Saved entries
☆ ☆ ☆ ☆

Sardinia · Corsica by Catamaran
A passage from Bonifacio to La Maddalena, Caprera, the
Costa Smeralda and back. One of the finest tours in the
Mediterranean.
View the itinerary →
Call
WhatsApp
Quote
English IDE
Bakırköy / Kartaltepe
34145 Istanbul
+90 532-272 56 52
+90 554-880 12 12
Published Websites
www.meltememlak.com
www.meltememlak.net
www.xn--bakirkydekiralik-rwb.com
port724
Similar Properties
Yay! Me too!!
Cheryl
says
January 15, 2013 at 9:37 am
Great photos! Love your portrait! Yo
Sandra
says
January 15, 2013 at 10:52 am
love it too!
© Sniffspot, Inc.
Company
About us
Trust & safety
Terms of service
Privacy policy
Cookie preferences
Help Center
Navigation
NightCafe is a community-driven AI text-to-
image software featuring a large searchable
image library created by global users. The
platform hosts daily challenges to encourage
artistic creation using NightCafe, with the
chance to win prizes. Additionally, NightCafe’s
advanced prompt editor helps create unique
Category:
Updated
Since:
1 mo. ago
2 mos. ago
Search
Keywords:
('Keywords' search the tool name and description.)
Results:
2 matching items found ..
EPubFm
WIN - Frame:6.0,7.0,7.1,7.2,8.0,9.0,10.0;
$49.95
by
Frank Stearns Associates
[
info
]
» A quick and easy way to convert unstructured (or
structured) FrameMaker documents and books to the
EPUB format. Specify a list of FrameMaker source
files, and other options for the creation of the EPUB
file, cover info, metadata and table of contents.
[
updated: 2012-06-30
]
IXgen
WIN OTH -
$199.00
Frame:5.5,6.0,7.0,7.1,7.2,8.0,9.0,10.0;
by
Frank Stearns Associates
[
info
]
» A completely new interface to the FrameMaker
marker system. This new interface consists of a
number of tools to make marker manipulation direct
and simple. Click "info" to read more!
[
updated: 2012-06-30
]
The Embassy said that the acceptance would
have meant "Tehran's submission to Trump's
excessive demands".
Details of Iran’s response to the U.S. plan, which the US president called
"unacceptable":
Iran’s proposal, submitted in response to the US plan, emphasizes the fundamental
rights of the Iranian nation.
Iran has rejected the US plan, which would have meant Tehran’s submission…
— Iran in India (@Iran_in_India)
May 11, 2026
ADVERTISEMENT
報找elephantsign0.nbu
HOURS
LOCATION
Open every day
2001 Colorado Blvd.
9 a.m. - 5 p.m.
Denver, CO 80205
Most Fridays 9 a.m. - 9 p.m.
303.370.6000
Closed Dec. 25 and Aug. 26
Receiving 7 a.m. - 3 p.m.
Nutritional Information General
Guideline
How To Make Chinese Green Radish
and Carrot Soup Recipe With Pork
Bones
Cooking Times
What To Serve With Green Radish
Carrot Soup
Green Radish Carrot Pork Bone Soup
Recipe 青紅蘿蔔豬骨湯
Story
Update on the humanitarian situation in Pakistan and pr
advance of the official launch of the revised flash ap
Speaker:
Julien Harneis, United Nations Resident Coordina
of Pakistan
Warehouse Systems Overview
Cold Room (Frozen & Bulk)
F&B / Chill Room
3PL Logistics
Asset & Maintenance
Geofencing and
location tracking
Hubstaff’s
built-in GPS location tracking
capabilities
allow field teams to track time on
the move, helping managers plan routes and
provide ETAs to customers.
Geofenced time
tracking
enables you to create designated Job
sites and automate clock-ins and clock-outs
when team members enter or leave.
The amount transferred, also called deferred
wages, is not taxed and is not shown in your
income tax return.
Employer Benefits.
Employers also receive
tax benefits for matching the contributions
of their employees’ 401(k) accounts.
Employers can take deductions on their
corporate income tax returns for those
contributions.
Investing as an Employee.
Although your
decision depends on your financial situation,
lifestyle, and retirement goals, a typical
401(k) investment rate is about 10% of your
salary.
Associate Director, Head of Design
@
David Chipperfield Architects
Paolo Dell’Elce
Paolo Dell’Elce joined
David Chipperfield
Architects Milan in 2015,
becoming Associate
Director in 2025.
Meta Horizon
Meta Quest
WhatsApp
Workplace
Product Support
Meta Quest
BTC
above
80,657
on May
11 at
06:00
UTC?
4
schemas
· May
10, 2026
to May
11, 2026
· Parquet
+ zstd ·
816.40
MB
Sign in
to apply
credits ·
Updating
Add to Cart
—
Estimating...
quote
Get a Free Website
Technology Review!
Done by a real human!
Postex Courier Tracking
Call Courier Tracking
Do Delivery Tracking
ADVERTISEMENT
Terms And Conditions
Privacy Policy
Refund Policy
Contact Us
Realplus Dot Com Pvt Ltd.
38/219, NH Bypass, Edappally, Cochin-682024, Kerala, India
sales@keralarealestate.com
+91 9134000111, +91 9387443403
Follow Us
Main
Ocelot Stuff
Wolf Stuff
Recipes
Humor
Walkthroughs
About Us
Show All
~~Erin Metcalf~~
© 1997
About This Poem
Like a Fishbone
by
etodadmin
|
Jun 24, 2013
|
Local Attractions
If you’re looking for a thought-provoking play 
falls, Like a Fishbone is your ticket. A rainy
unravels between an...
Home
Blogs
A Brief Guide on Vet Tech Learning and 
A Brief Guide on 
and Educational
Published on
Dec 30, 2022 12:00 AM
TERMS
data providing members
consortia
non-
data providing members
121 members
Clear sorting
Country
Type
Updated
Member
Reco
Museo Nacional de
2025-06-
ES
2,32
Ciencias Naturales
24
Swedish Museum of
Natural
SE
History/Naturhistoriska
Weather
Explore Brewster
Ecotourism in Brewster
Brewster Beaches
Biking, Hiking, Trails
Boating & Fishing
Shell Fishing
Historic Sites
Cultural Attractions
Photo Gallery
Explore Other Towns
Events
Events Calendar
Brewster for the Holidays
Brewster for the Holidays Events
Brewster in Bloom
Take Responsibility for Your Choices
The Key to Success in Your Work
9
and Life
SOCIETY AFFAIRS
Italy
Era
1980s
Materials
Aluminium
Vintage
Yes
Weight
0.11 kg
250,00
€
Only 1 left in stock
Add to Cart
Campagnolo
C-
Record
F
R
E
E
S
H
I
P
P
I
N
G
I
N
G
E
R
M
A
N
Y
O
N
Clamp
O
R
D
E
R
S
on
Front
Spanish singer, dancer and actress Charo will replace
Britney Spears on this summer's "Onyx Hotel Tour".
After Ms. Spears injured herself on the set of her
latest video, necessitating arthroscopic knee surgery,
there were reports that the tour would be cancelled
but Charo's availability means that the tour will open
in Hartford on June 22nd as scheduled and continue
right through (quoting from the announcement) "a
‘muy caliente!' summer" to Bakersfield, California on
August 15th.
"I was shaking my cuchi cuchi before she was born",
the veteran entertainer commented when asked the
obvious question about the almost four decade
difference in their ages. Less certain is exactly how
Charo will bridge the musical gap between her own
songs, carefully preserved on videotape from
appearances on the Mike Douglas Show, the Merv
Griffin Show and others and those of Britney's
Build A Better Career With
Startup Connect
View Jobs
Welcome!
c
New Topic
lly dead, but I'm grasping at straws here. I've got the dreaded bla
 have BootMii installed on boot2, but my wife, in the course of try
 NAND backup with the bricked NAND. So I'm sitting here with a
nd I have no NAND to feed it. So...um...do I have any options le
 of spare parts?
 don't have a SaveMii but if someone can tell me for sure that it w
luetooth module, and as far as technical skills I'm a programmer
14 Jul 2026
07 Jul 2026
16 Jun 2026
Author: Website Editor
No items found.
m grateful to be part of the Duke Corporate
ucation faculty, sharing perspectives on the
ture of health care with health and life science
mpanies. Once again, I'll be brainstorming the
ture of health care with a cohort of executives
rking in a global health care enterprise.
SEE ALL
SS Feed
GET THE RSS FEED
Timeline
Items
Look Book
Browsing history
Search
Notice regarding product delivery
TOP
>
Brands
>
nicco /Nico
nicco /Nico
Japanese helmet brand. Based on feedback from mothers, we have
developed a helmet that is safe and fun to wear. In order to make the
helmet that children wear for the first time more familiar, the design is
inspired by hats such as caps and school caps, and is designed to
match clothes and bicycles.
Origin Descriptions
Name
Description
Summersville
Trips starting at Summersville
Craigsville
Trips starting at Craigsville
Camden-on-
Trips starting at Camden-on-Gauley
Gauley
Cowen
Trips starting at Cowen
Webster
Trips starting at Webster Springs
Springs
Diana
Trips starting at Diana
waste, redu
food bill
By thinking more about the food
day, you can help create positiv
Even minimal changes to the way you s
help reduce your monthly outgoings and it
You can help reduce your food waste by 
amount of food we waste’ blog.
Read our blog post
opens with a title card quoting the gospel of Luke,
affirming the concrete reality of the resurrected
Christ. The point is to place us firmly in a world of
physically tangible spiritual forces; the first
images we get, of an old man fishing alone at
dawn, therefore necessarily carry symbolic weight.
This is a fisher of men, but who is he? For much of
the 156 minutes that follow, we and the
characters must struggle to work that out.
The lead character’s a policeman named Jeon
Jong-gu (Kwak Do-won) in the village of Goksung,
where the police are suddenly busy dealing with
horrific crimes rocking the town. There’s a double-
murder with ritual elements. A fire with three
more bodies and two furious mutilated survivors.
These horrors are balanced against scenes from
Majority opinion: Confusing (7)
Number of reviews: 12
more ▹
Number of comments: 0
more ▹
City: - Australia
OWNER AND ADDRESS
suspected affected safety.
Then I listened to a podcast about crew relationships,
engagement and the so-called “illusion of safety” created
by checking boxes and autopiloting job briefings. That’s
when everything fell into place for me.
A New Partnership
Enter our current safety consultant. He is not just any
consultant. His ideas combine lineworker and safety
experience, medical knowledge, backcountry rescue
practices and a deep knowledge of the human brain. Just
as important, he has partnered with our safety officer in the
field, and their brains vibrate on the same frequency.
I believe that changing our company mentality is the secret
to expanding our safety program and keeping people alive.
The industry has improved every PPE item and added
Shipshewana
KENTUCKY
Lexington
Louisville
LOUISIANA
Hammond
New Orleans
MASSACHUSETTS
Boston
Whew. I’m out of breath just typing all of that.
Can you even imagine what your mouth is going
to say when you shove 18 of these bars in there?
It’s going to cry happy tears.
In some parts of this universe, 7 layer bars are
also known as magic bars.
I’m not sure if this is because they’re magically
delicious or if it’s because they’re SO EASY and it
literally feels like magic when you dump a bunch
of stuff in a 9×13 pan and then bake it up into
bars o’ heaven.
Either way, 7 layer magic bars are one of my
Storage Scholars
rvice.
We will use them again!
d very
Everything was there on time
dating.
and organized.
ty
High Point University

☆ ☆ ☆ ☆

- _PROBLEM REQUIREMENTS_: Whenever a line of the data includes "amount", copy that line.

- _EXPECTED ANSWER_:
The amount transferred, also called deferred
amount of food we waste’ blog.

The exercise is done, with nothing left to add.